Chat with Document

Chat with Document#

The Chat with Document feature is an assistant that users access by clicking the Chat icon while viewing a document. It delivers answers based exclusively on the content of the document. That feature is driven by an agent that activates contextually when a document opens. Administrators configure it through the Chat with Document agent, which comes with pre-defined settings and parameters designed to suit most scenarios. However, certain use cases or document types may require some value adjustments for the best possible performance.

Overview#

When a user opens a document in the Squirro interface and clicks the Chat icon:

The chat panel opens

A chat panel appears alongside the document viewer.
Automatic activation

The document viewer automatically activates the Chat with Document agent.
Strict Grounding

All responses are based solely on the document content.
Conversation History

The system stores conversations started in the document viewer in the conversation history. The users can continue these interactions later using the standard chat interface.
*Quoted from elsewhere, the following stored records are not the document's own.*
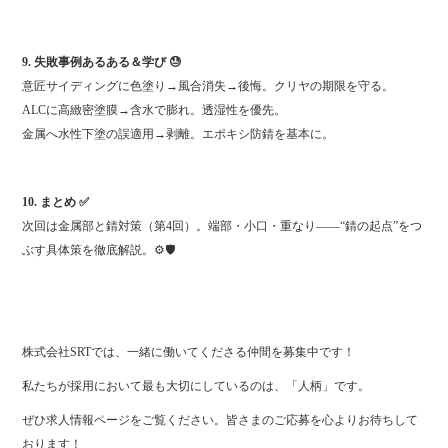
9. 失敗事例あるある＆学び 😓
意匠サイディングに色塗り→風合消失→後悔。クリヤの期限を守る。
ALCに高緻密塗膜→含水で膨れ。透湿性を優先。
金属へ水性下塗の誤適用→剥離。エポキシ防錆を基本に。
10. まとめ ✅
次回は金属部と錆対策（第4回）。端部・小口・重なり——“錆の起点”をつ
ぶす具体策を徹底解説。⚙️🛡️
株式会社SRTでは、一緒に働いてくださる仲間を募集中です！
私たちが採用において最も大切にしているのは、「人柄」です。
ぜひ求人情報ページをご覧ください。皆さまのご応募を心よりお待ちして
おります！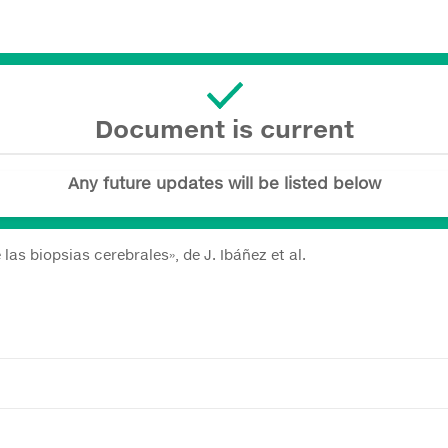
Document is current
Any future updates will be listed below
as biopsias cerebrales», de J. Ibáñez et al.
That feature is specifically designed for scenarios where users need to deeply understand, analyze, or extract information from a single document they are currently viewing, rather than searching across multiple sources.

Agent Configuration#

The agent configuration in the agent management interface determines the chat experience within the document viewer. Modifying settings such as tools, persona, and instructions influences how the chat feature behaves during interactions with the user.

The Chat with Document agent is a system agent with pre-populated settings. While all settings are editable, it is recommended to keep the default name and tooltip or choose values that clearly identify the system agent as the one managing the chat experience within the document viewer.

As with other agents, you can decide whether to display an icon or an image alongside the agent name or opt for no visual element. If you select one, you can specify which Material icon the system should use.

Since it is a system agent dedicated to the document viewer, adjusting the availability options has no impact. It may appear in the agent list of the standard, embedded, or copilot chat if an option is checked, but the system never uses it outside the document viewer context.

Agent Persona Instruction#

The agent operates with a specialized default persona that administrators can customize.

You are a chat agent initialized with a single document as context (may only be a subset of available pages).

Your primary task is to answer user instructions using only the information available in this document.

If the initialized context does not provide enough information to confidently answer, you must call the paragraph_fetcher tool at least twice to retrieve additional context. Retrieval must be done iteratively, with the subsequent call being informed by the previous results (fill in gaps, research relevant areas).

All responses must be strictly grounded in the available or retrieved context.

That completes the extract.